- _RECORDS SUPPLIED_:

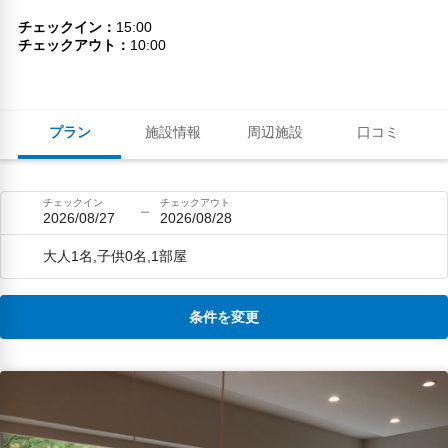
チェックイン
15:00
チェックアウト
10:00
プラン
施設情報
周辺施設
口コミ
チェックイン
チェックアウト
2026/08/27
2026/08/28
大人1名,子供0名,1部屋
条件を変更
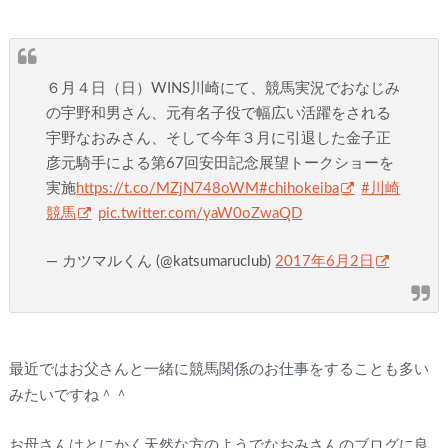
６月４日（日）WINS川崎にて、競馬実況でおなじみ
の宇野和男さん、元有名子役で幅広い活躍をされる
宇野なおみさん、そして今年３月に引退した金子正
彦元騎手による第67回安田記念展望トークショーを
実施
https://t.co/MZjN748oWM
#chihokeiba
#川崎
競馬
pic.twitter.com/yaW0oZwaQD
— カツマルくん (@katsumaruclub)
2017年6月2日
最近ではお父さんと一緒に競馬関係のお仕事をすることも多い
みたいですね＾＾
お母さんはとにかく天然な方のようでなおみさんのブログに良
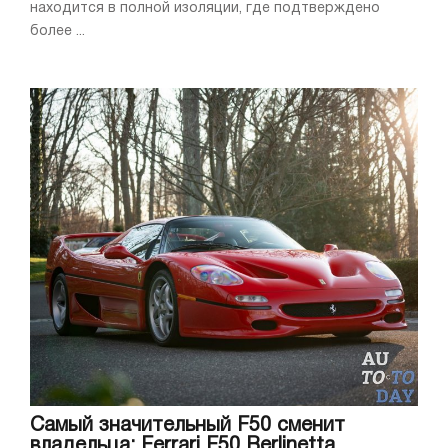
находится в полной изоляции, где подтверждено
более ...
Самый значительный F50 сменит
владельца: Ferrari F50 Berlinetta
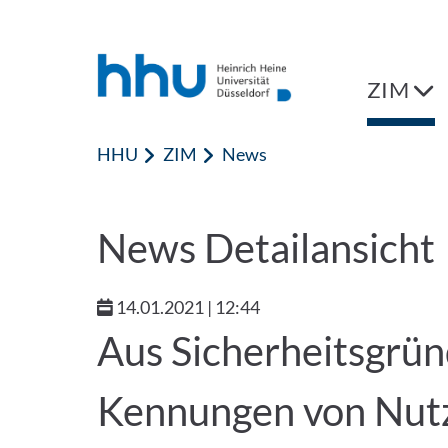
Zum Inhalt springen
Zur Suche springen
ZIM
HHU
ZIM
News
News Detailansicht
14.01.2021 | 12:44
Aus Sicherheitsgrü
Kennungen von Nutz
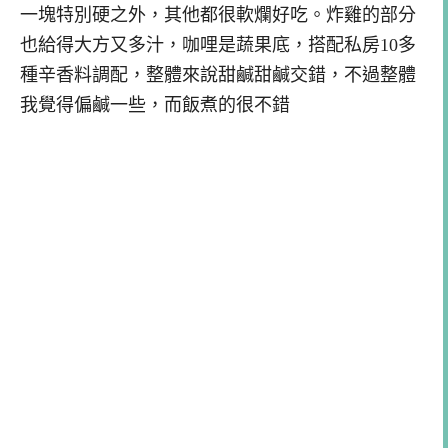
一塊特別硬之外，其他都很軟爛好吃。炸雞的部分
也給得大方又多汁，咖哩是蔬果底，搭配私房10多
種辛香料調配，整體來說甜鹹甜鹹交錯，不過整體
我覺得偏鹹一些，而飯煮的很不錯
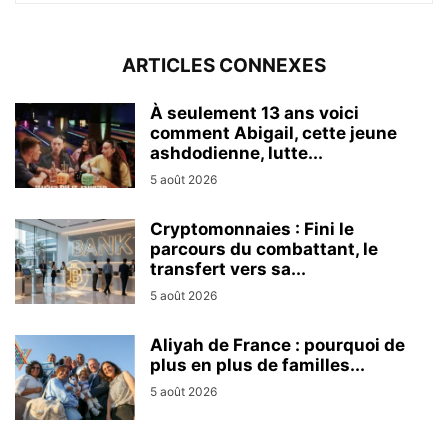
ARTICLES CONNEXES
À seulement 13 ans voici
comment Abigail, cette jeune
ashdodienne, lutte...
5 août 2026
Cryptomonnaies : Fini le
parcours du combattant, le
transfert vers sa...
5 août 2026
Aliyah de France : pourquoi de
plus en plus de familles...
5 août 2026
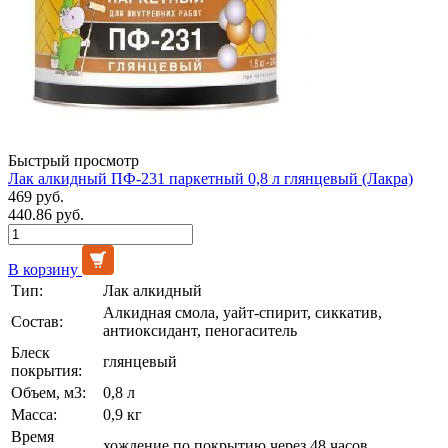
Быстрый просмотр
Лак алкидный ПФ-231 паркетный 0,8 л глянцевый (Лакра)
469 руб.
440.86 руб.
В корзину
Тип:
Лак алкидный
Алкидная смола, уайт-спирит, сиккатив,
Состав:
антиоксидант, пеногаситель
Блеск
глянцевый
покрытия:
Объем, м3:
0,8 л
Масса:
0,9 кг
Время
хождение по покрытию через 48 часов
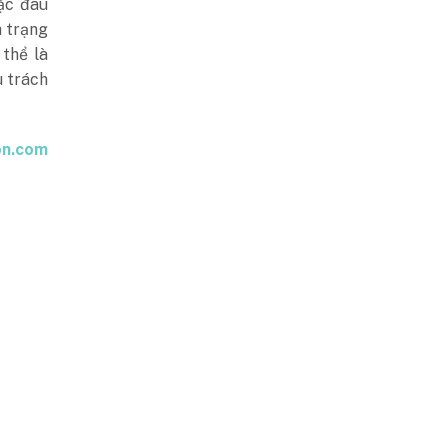
ặc đau
h trạng
thể là
u trách
on.com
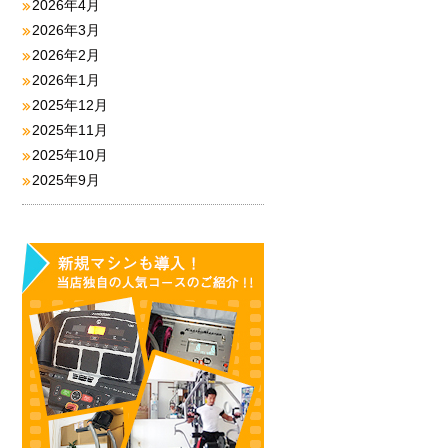
2026年4月
2026年3月
2026年2月
2026年1月
2025年12月
2025年11月
2025年10月
2025年9月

- _PROMPT_:
Leave the pictures out and output the rest of the data word for word.

- _YOUR SOLUTION_:
チェックイン
15:00
チェックアウト
10:00
プラン
施設情報
周辺施設
口コミ
チェックイン
チェックアウト
2026/08/27
2026/08/28
大人1名,子供0名,1部屋
条件を変更
６月４日（日）WINS川崎にて、競馬実況でおなじみ
の宇野和男さん、元有名子役で幅広い活躍をされる
宇野なおみさん、そして今年３月に引退した金子正
彦元騎手による第67回安田記念展望トークショーを
実施
https://t.co/MZjN748oWM
#chihokeiba
#川崎
競馬
pic.twitter.com/yaW0oZwaQD
— カツマルくん (@katsumaruclub)
2017年6月2日
最近ではお父さんと一緒に競馬関係のお仕事をすることも多い
みたいですね＾＾
お母さんはとにかく天然な方のようでなおみさんのブログに良
находится в полной изоляции, где подтверждено
более ...
Самый значительный F50 сменит
владельца: Ferrari F50 Berlinetta
Zum Inhalt springen
Zur Suche springen
ZIM
HHU
ZIM
News
News Detailansicht
14.01.2021 | 12:44
Aus Sicherheitsgrü
Kennungen von Nutz
一塊特別硬之外，其他都很軟爛好吃。炸雞的部分
也給得大方又多汁，咖哩是蔬果底，搭配私房10多
種辛香料調配，整體來說甜鹹甜鹹交錯，不過整體
我覺得偏鹹一些，而飯煮的很不錯
ARTICLES CONNEXES
À seulement 13 ans voici
comment Abigail, cette jeune
ashdodienne, lutte...
5 août 2026
Cryptomonnaies : Fini le
parcours du combattant, le
transfert vers sa...
5 août 2026
Aliyah de France : pourquoi de
plus en plus de familles...
5 août 2026
Быстрый просмотр
Лак алкидный ПФ-231 паркетный 0,8 л глянцевый (Лакра)
469 руб.
440.86 руб.
В корзину
Тип:
Лак алкидный
Алкидная смола, уайт-спирит, сиккатив,
Состав:
антиоксидант, пеногаситель
Блеск
глянцевый
покрытия:
Объем, м3:
0,8 л
Масса:
0,9 кг
Время
хождение по покрытию через 48 часов
ặc đau
h trạng
thể là
u trách
on.com
2026年4月
2026年3月
2026年2月
2026年1月
2025年12月
2025年11月
2025年10月
2025年9月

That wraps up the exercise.